OUTPUT_DIR = "./freud_phi2_finetuned"
HF_MODEL_NAME = "Dalton-Khatri/freud-phi2"

# Model
BASE_MODEL = "microsoft/phi-2"

# Training (optimized for P100 + FP32)
NUM_EPOCHS = 3
BATCH_SIZE = 1  # Small due to FP32
GRADIENT_ACCUMULATION_STEPS = 8
LEARNING_RATE = 2e-4
WARMUP_RATIO = 0.03
MAX_SEQ_LENGTH = 512

# LoRA
LORA_R = 8
LORA_ALPHA = 16
LORA_DROPOUT = 0.05

# Checkpointing
LOGGING_STEPS = 50
SAVE_STEPS = 500

print(f"Config loaded")
print(f"Effective batch: {BATCH_SIZE * GRADIENT_ACCUMULATION_STEPS}")
print(f"Max sequence: {MAX_SEQ_LENGTH}")

## Step 4: Load Training Data

In [None]:
print("Loading data...\n")

with open(TRAIN_DATA_PATH, 'r') as f:
    train_data = json.load(f)

with open(VAL_DATA_PATH, 'r') as f:
    val_data = json.load(f)

train_dataset = Dataset.from_list(train_data)
val_dataset = Dataset.from_list(val_data)

print(f"Train: {len(train_dataset):,} samples")
print(f"Val: {len(val_dataset):,} samples\n")

print(" Sample:")
print("="*80)
print(train_dataset[0]['text'][:400])
print("="*80)

## Step 5: Load Model in FP32

In [None]:
print(f"Loading {BASE_MODEL} in FP32...\n")

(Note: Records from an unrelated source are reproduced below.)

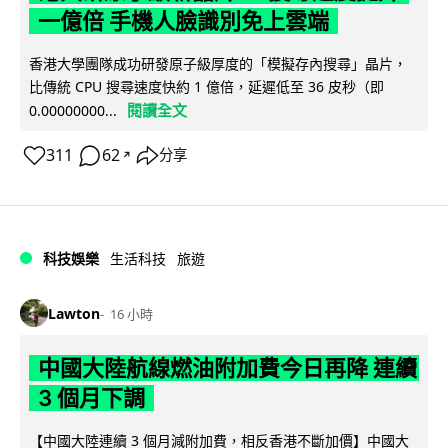
一億倍 手機人臉識別免上雲端
香港大學團隊成功研發原子級厚度的「模擬存內搜尋」晶片，
比傳統 CPU 搜尋速度快約 1 億倍，延遲低至 36 皮秒（即
閱讀全文
0.00000000...
311
62
分享
↗
科技娛樂
生活科技
旅遊
Lawton
16 小時
中國大陸航線燃油附加費今日再降 連續
3 個月下調
【中國大陸連續 3 個月減附加費，相反香港不斷加價】中國大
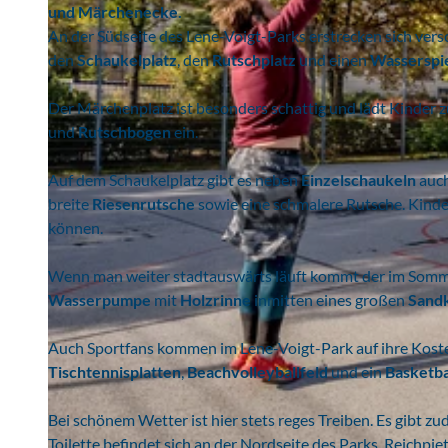
und Märchenecke.
An der Südseite des Lene-Voigt-Parks erstrecken sich vers
den
Schaukelplatz
, den
Rutschplatz
und einen
Wasserspie
Der Märchenplatz ist besonders schattig und lädt Kinder 
und
Rutschbogen
ein.
Auf dem Schaukelplatz gibt es neben
Einzelschaukeln
auc
breite
Riesenrutsche
sowie eine schmalere Rutsche. Kinde
können.
Wenn man weiter stadtauswärts läuft kommt der im Somm
Wasserpumpe
mit
Holzrinne
inmitten eines großen
Sand
Auch Sportfans kommen im Lene-Voigt-Park auf ihre Koste
Tischtennisplatten
,
Beachvolleyballfeld
und ein
Basketba
Bei schönem Wetter ist hier stets reges Treiben. Es gibt z
Toilette befindet sich an der Nordseite des Parks, Reichpie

# Load in FULL PRECISION (FP32)
model = AutoModelForCausalLM.from_pretrained(
    BASE_MODEL,
    torch_dtype=torch.float32,  
    device_map="auto",
    trust_remote_code=True,
)

print("Model loaded!")
print(f"Parameters: {model.num_parameters():,}")
print(f"Data type: {next(model.parameters()).dtype}")
print(f"Device: {next(model.parameters()).device}")

## Step 6: Load Tokenizer

In [None]:
print(" Loading tokenizer...\n")

tokenizer = AutoTokenizer.from_pretrained(
    BASE_MODEL,
    trust_remote_code=True,
)

# Set padding token
if tokenizer.pad_token is None:
    tokenizer.pad_token = tokenizer.eos_token
    model.config.pad_token_id = tokenizer.eos_token_id

print(" Tokenizer ready!")
print(f"Vocab: {len(tokenizer):,}")
print(f"EOS: {tokenizer.eos_token} ({tokenizer.eos_token_id})")
print(f"PAD: {tokenizer.pad_token} ({tokenizer.pad_token_id})")

## Step 7: Apply LoRA

In [None]:
print("Applying LoRA...\n")
# Enable gradient checkpointing
model.gradient_checkpointing_enable()

lora_config = LoraConfig(
    r=LORA_R,
    lora_alpha=LORA_ALPHA,
    lora_dropout=LORA_DROPOUT,
    bias="none",
    task_type="CAUSAL_LM",
    target_modules=["Wqkv", "fc1", "fc2"],  
)

model = get_peft_model(model, lora_config)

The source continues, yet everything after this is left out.